This one got a pea stuck in her left nostril yesterday:
As in, a dried black-eyed pea.
We have a jarful of said peas in the house because the 6-year-old uses them as counters for his math lessons.
As they say in the South, wha happen wuz…
Marsi was sitting at the kitchen table with her big brother. They were both playing with the peas, pushing them around and piling them up and so on. I was in the back room reading with Kid No. 2.
As I worked my way through the Disney Frozen Music Player Storybook with our 4-year-old, I faintly heard 23-month-old Marsi crying in the kitchen, but crying is a very common reaction in our household, so I wasn’t so alarmed. A minute or two later, my husband delivered the crying child to me in the back room.
“Oh, what’s wrong?” I asked her, trying to be authentically interested, just as I always do. Because when mini-disasters like this happen 20 times a day, you slowly, over a course of months and years, become numb to the concern that something real might actually be wrong with the kid.
“Asher says she stuck a pea up her nose,” Beau replied, looking dubious.
Hmmmm. Again, we never act too quickly based on our kids’ eye-witness accounts. These kids of ours are as likely to see an elephant lumber through the living room as they are to notice a puddle of spilled milk on the floor. You truly never know with them.
But as I listened to Marsi’s despairing wail, I indeed discerned the smallest hint of sincerity in it.
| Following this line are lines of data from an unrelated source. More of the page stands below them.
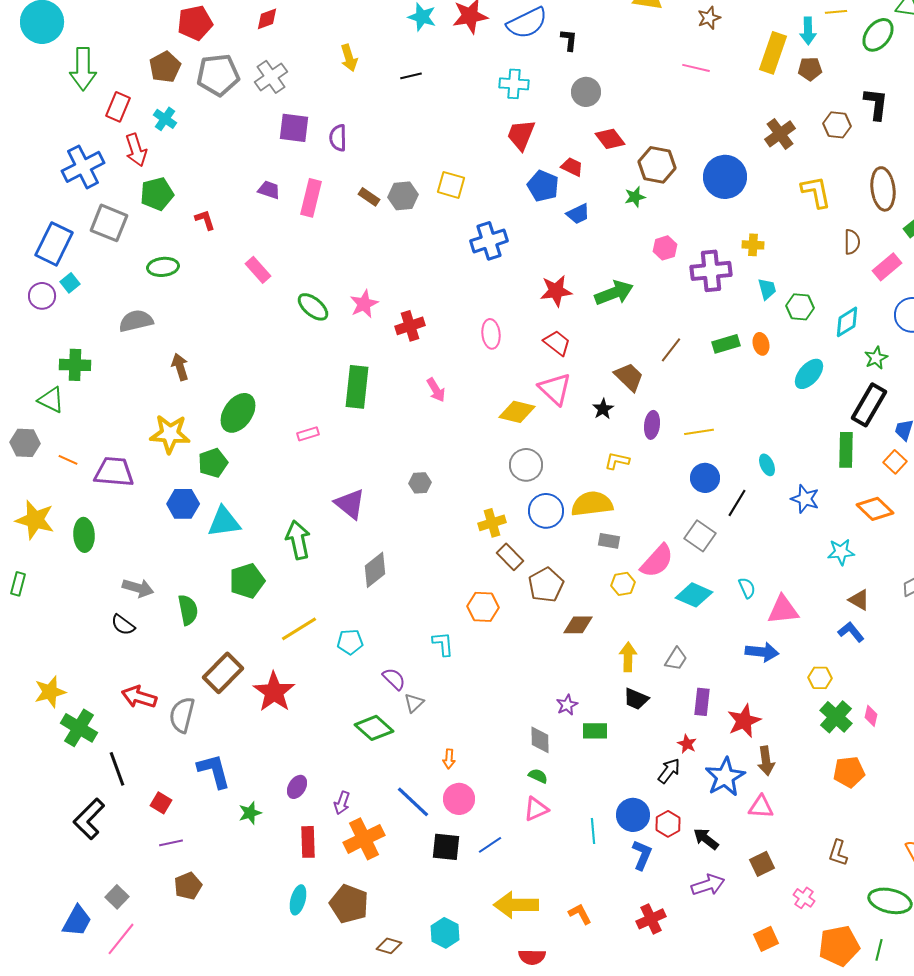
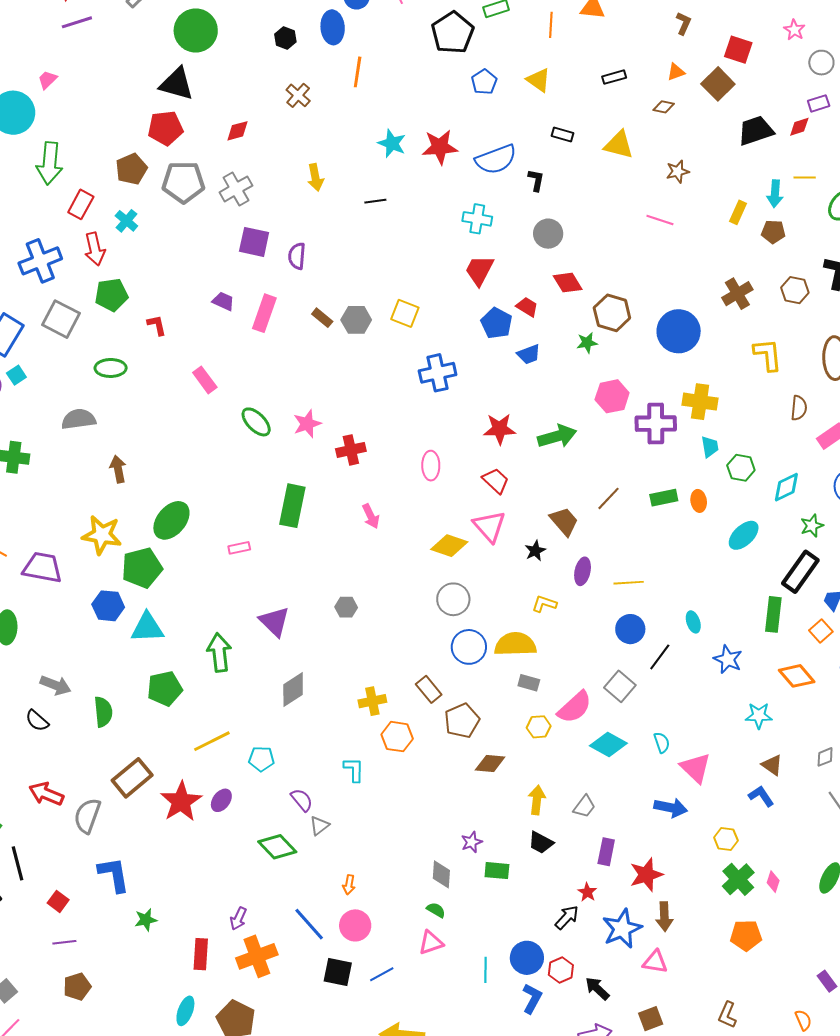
yellow rectangle: (773, 53) -> (738, 212), size x0.6
yellow cross: (753, 245) -> (700, 402), size x1.6
pink hexagon: (665, 248) -> (612, 396), size x1.4
green pentagon: (213, 463) -> (142, 568), size x1.4
yellow cross: (492, 523) -> (372, 701), moved
pink triangle: (783, 610) -> (696, 768), turned 44
purple ellipse: (297, 787) -> (221, 800), moved

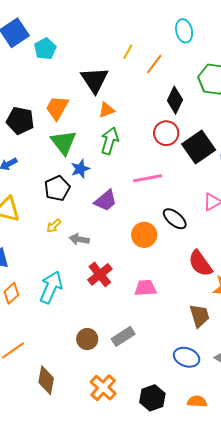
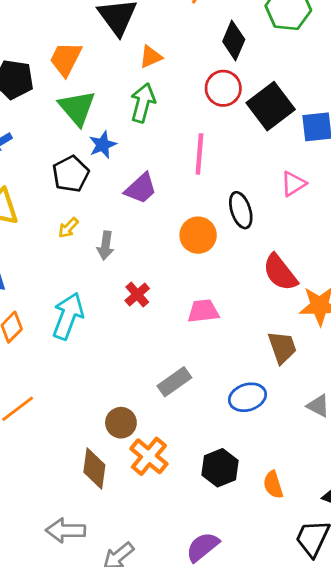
orange triangle: (107, 110) -> (151, 57), moved
pink line: (148, 178) -> (199, 154), turned -72
black ellipse: (175, 219) -> (241, 210), turned 35
gray arrow: (79, 239) -> (106, 246), turned -90
red cross: (100, 274) -> (137, 295), size x0.7
brown circle: (87, 339) -> (121, 423), moved
blue ellipse: (187, 357) -> (247, 397), moved, turned -35
brown diamond: (46, 380) -> (94, 468), moved
orange semicircle: (197, 401) -> (273, 485), moved, turned -108

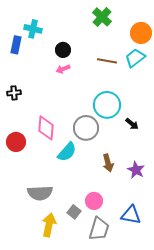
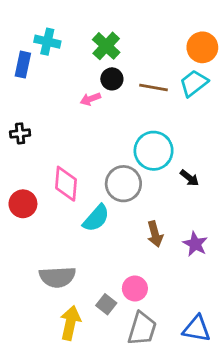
green cross: (102, 17) -> (106, 46), moved
black circle: (63, 50) -> (112, 79), moved
blue triangle: (131, 215) -> (197, 329), moved

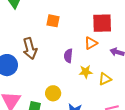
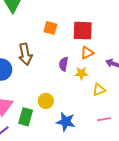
red square: (102, 23) -> (83, 31), moved
yellow star: (86, 72) -> (81, 73), moved

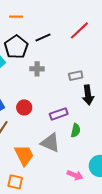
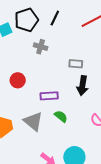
black line: (43, 37) -> (55, 18), turned -56
green semicircle: (76, 130) -> (61, 116), turned -80

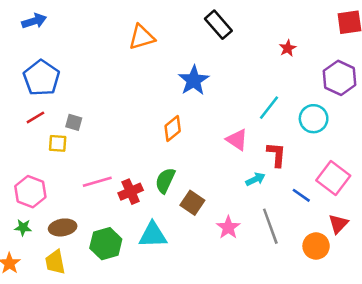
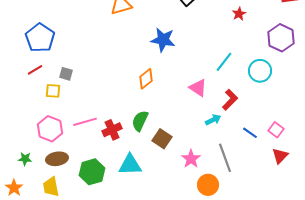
blue star: (194, 80) -> (163, 40), turned -30
red L-shape: (276, 155) -> (230, 100), turned 40
pink square: (333, 178) -> (276, 130), moved, size x0.6
pink hexagon: (30, 192) -> (50, 129), moved
orange circle: (316, 246) -> (208, 185), moved

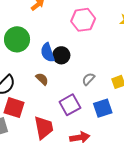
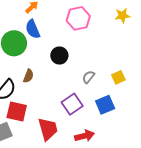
blue semicircle: (48, 52) -> (33, 29), moved
brown semicircle: (42, 79) -> (28, 76), moved, turned 72

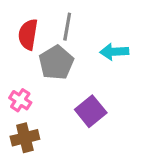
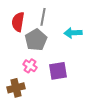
pink cross: (20, 100) -> (30, 66), moved
purple square: (91, 111) -> (58, 71), turned 30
It was not her usual hold-me-a-wolf-is-coming cry. Rather, I heard notes of something’s-really-wrong-this-time.
So we laid her on the floor in the living room, under the big light, and with a flashlight discovered that there was, indeed, a pea stuck up her nose.
My immediate thought was that we were gonna have to head to the emergency room. We’ve all heard of parents rushing to the ER with the baby who swallowed/tried to swallow/otherwise ingested a foreign object, right? You thought those were urban legends, didn’t you?
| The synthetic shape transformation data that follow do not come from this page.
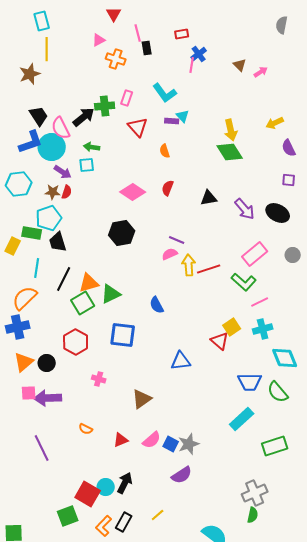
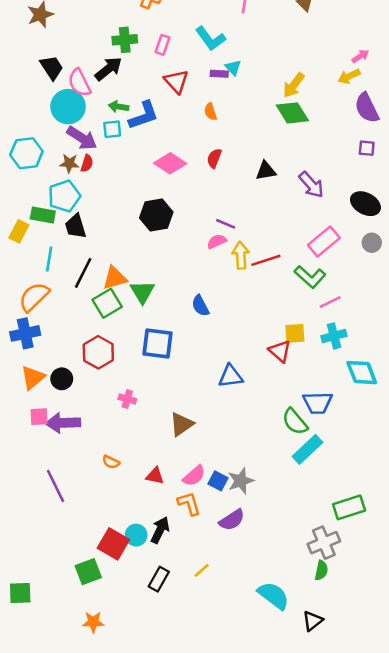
pink arrow: (261, 72) -> (360, 56), moved
green cross: (105, 106) -> (125, 40), moved
yellow arrow: (231, 130) -> (294, 85), turned 50
blue L-shape: (31, 142) -> (144, 115), moved
purple semicircle: (289, 148) -> (367, 108), size x1.4
purple arrow: (63, 172) -> (82, 138), size x1.4
black ellipse: (278, 213) -> (365, 204), moved
green triangle: (111, 294) -> (142, 292), turned -35
yellow square: (232, 327) -> (295, 333), turned 30
green semicircle: (278, 392) -> (295, 422), moved
red triangle: (121, 440) -> (155, 476), turned 35
green rectangle: (275, 446) -> (349, 507), moved
orange L-shape: (104, 526) -> (189, 504), moved, turned 120

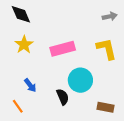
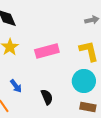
cyan circle: (80, 80) -> (84, 81), moved

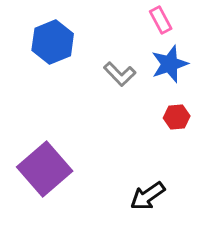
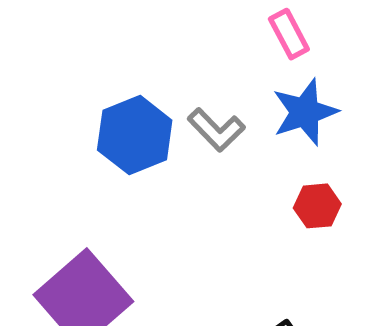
blue hexagon: (53, 42) -> (135, 135), moved

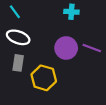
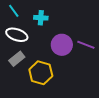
cyan cross: (71, 12) -> (41, 18), moved
gray rectangle: (18, 63) -> (17, 59), turned 42

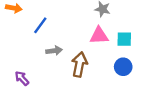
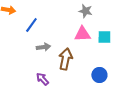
blue circle: (123, 67) -> (99, 75), moved
purple arrow: (22, 78) -> (42, 79), moved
But, on second thought, Beau and I decided we might as well make an attempt at home rescue. I obtained my favorite tweezers which I keep hidden from the children. Beau found one of three blue bulbous mucous-suckers that are in our family’s possession — you know, those things they send home from the hospital with every new baby which can be used to clean baby’s airways and which our kids use as weapons of torment on each other.
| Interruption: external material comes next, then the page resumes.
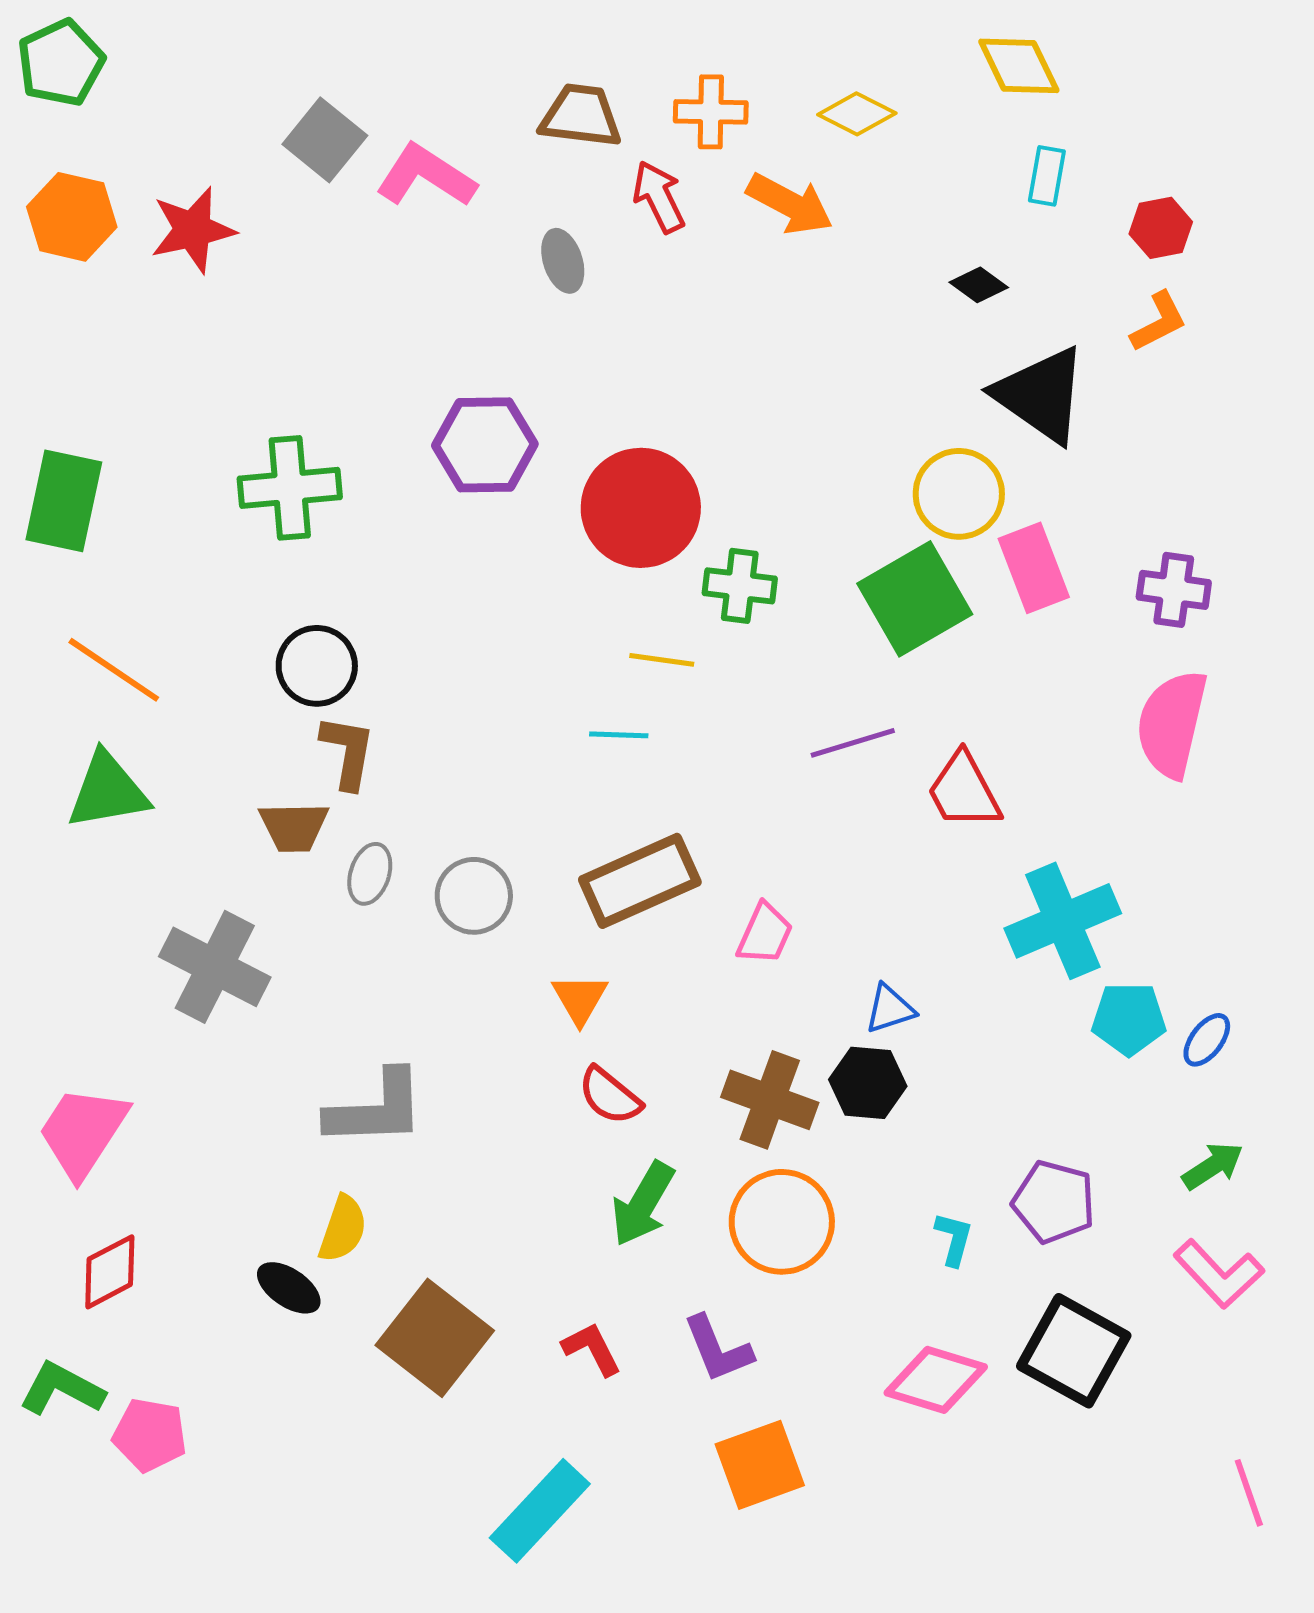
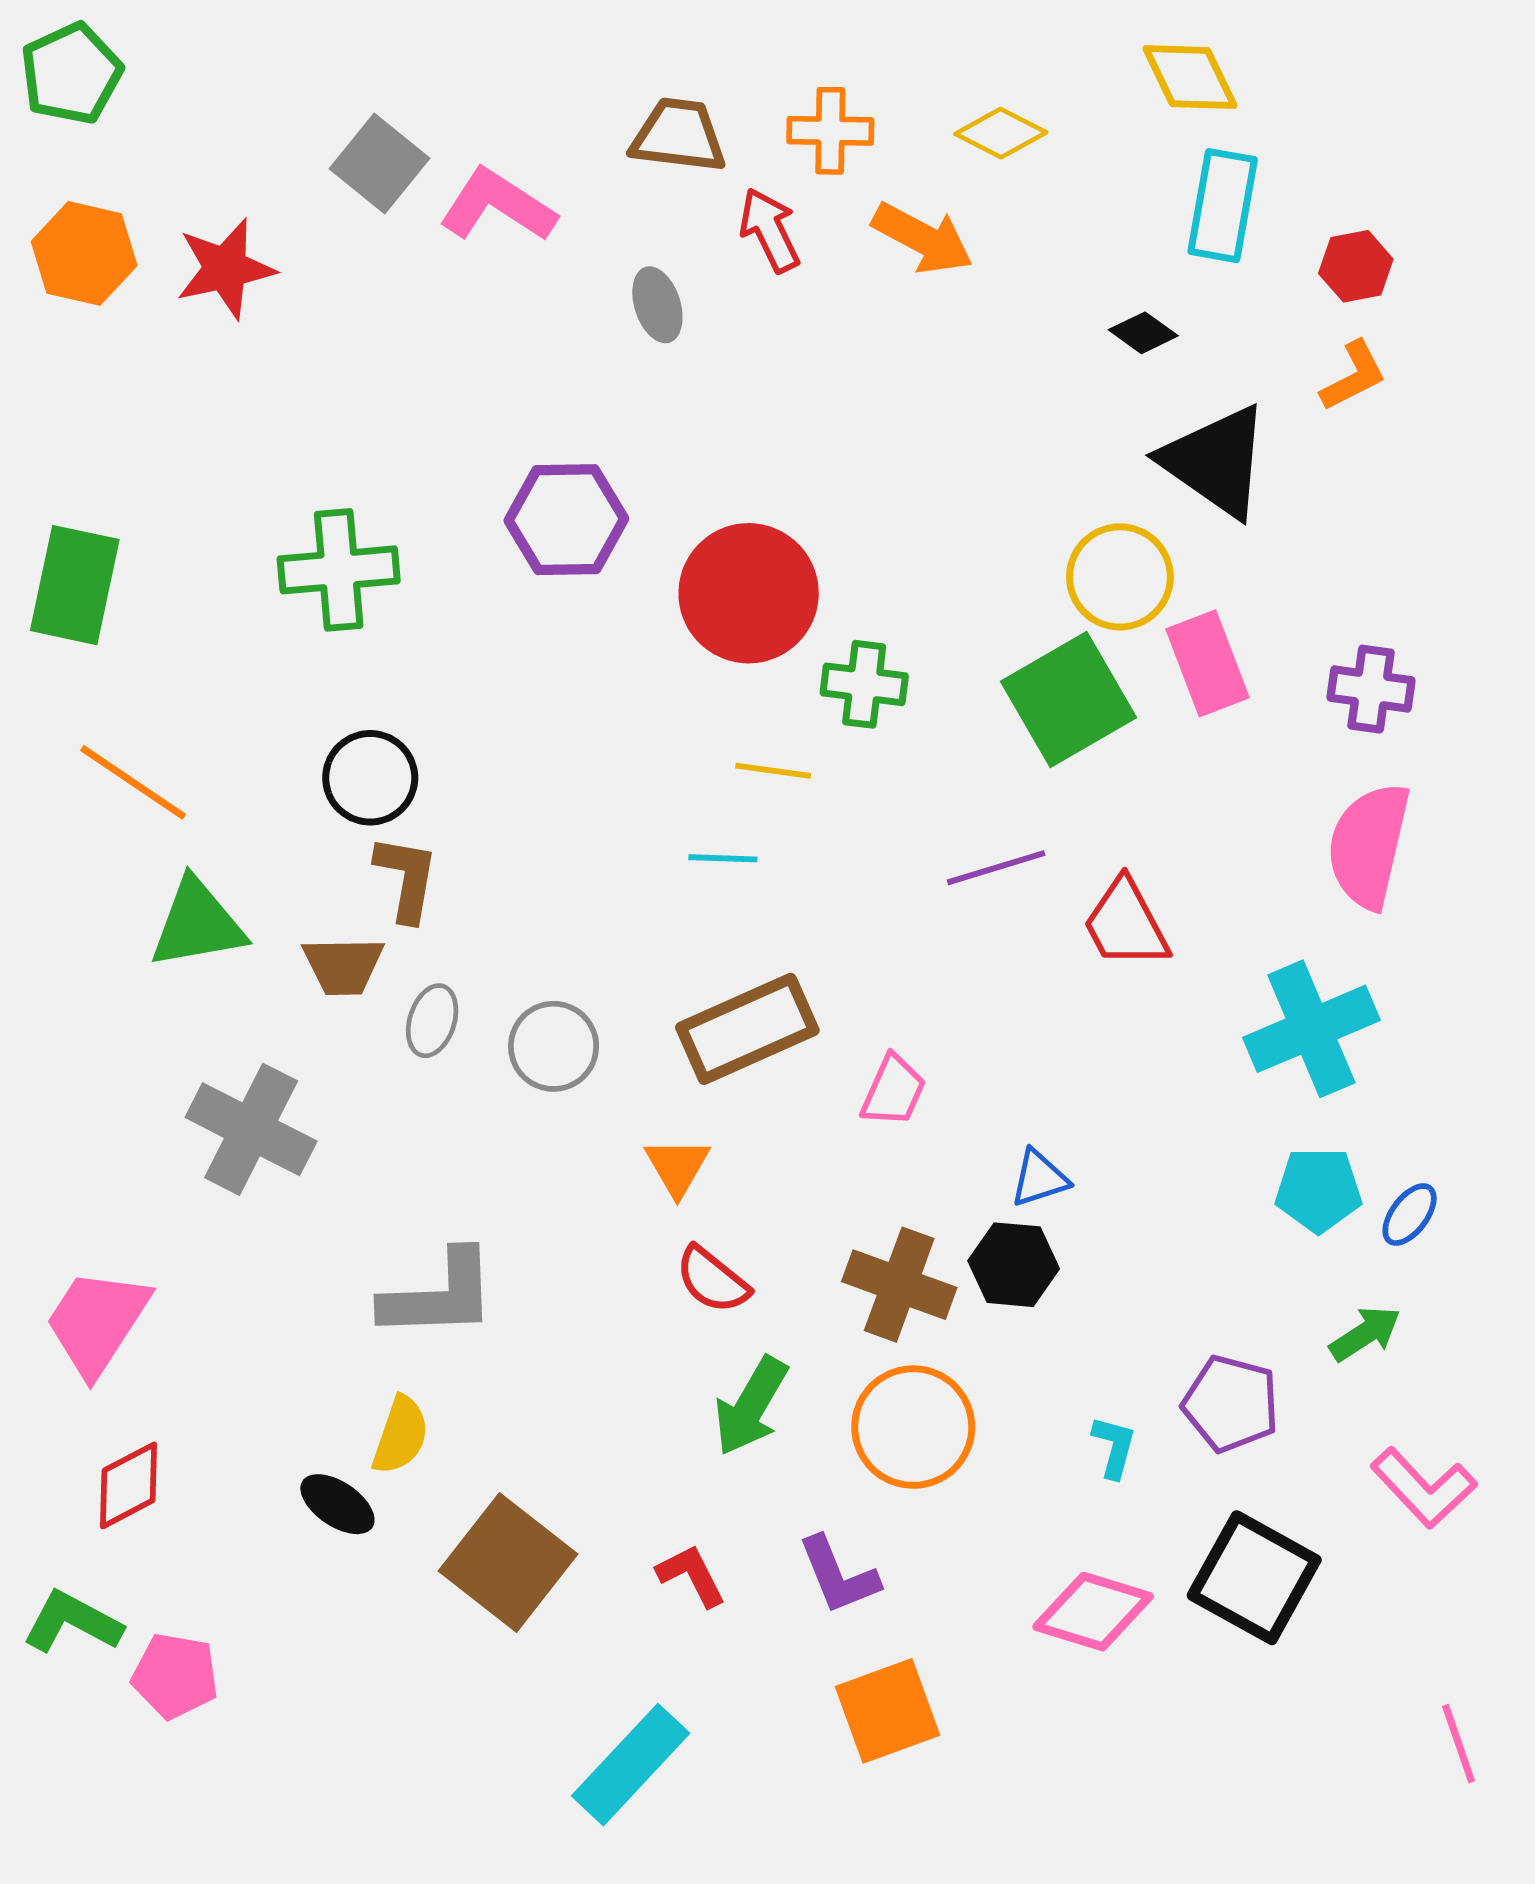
cyan rectangle: (1047, 176) -> (1223, 206), size x1.6
green triangle: (108, 791) -> (197, 924), moved
cyan cross: (1063, 921) -> (1311, 1029), moved
green arrow: (1213, 1166) -> (1365, 1334), moved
I pushed her little nose back as far as it would go, but couldn’t quite grasp the slippery pea with my tweezers. That’s when Beau stepped in with the mucous-sucker primed and ready. And — with a thwwwwwp! — he extracted a pea from the nose of a very relieved little girl.
So we didn’t have to go to the emergency room. But the whole ordeal could’ve gone either way. And in case, like me, you never believed that kids got peas stuck up their noses in real life… we both stand corrected.